Ein schönes, fast poetisches Element bildet der intime Pfarrgarten auf dem Dach.

Die Kindertagesstätte wirkt einladend und zeigt sich als konsequenter Holzbau sowohl zeitgemäß als auch sensibel auf den Ort bezogen. Die architektonische Einbindung des Bestandes ist gelungen, wo-bei die vorgeschlagene Dachterrasse über der Krippe eine Belichtung und Belüftung der darunter liegenden Räume zulassen müsste.
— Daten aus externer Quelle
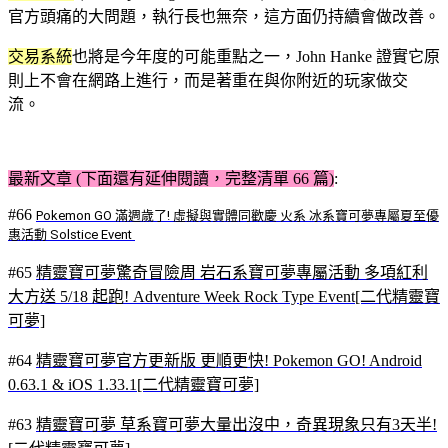
官方頭痛的大問題，執行長也無奈，這方面仍持續會做改善。
交易系統
也將是今年度的可能重點之一，John Hanke 證實它原
則上不會在網路上進行，而是著重在與你附近的玩家做交
流。
最新文章 (下面還有延伸閱讀，完整清單 66 篇)
:
#66
Pokemon GO 滿週歲了! 虛擬與實體同歡慶 火系 冰系寶可夢專屬夏至優
惠活動 Solstice Event
#65
精靈寶可夢驚奇冒險周 岩石系寶可夢專屬活動 多項紅利
大方送 5/18 起跑! Adventure Week Rock Type Event[二代精靈寶
可夢]
#64
精靈寶可夢官方更新版 更順更快! Pokemon GO! Android
0.63.1 & iOS 1.33.1[二代精靈寶可夢]
#63
精靈寶可夢 草系寶可夢大量出沒中，奇異現象只有3天半!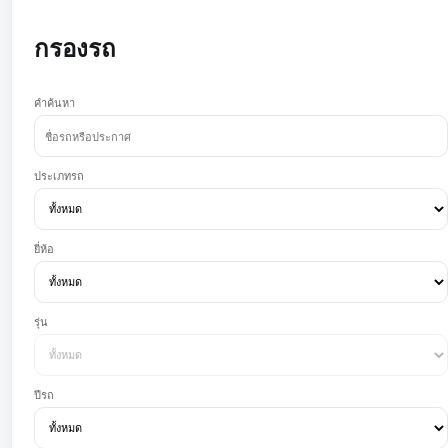
กรองรถ
คำค้นหา
ประเภทรถ
ยี่ห้อ
รุ่น
ปีรถ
Das innenräumliche Konzept des Kindergartens wird kontrovers diskutiert, insbesondere die gleich-förmige Reihung der Gruppenräume und ihre einheitliche Ausrichtung nach Norden – wobei anderer-seits auch die Vorteile in klimatischer Hinsicht angesprochen werden. Aus Sicht der Kindergartenleitung wäre eine Überarbeitung der Grundrisse wünschenswert, um eine lebendigere Verteilung der Gruppen, evtl. auch eine teilweise Situierung im Erdgeschoss zu erreichen. Kritisiert werden außer-dem die zu kleinen Gruppennebenräume, die auch keine natürliche Belichtung ermöglichen, die Situierung des Kinderwagenraums sowie die weiten Wege für das Personal.

Der große, gut nutzbare Spielbereich für den Kindergarten ist schön, das Angebot einer überdachten Spielterrasse als Verbindung zwischen innen und außen sehr sinnvoll. Dagegen erscheint der Freibereich für die Krippe an der Südwestseite des Bestandsgebäudes etwas schmal.

Die Zufahrt zur Tiefgarage von Norden, integriert ins Gebäude, liegt richtig. Die Gestaltung der öffentlichen Räume als verkehrsberuhigte Zonen funktioniert an der Lehmannstraße gut; der westliche Bereich müsste in verkehrstechnischer Hinsicht überarbeitet werden.

Der Stellplatzbedarf in der Tiefgarage ist erfüllt, oberirdisch besteht ein leichtes Defizit.

Hinsichtlich der Kubatur liegt das Projekt im unteren Bereich und lässt eine wirtschaftliche Realisierung erwarten.

Das städtebauliche Konzept des Ideenteils, das auf selbstverständliche Weise das Bestandsgebäude einbindet, setzt die Typologie des Realisierungsteils schlüssig fort.

Abgesehen von den angesprochenen Kritikpunkten im Raumkonzept des Kindergartens überzeugt das Projekt sowohl in der klaren städtebaulichen Setzung, der Einbindung in den örtlichen Kontext, der angemessenen architektonischen Haltung und nicht zuletzt der hohen atmosphärischen Qualität der sakralen Räume.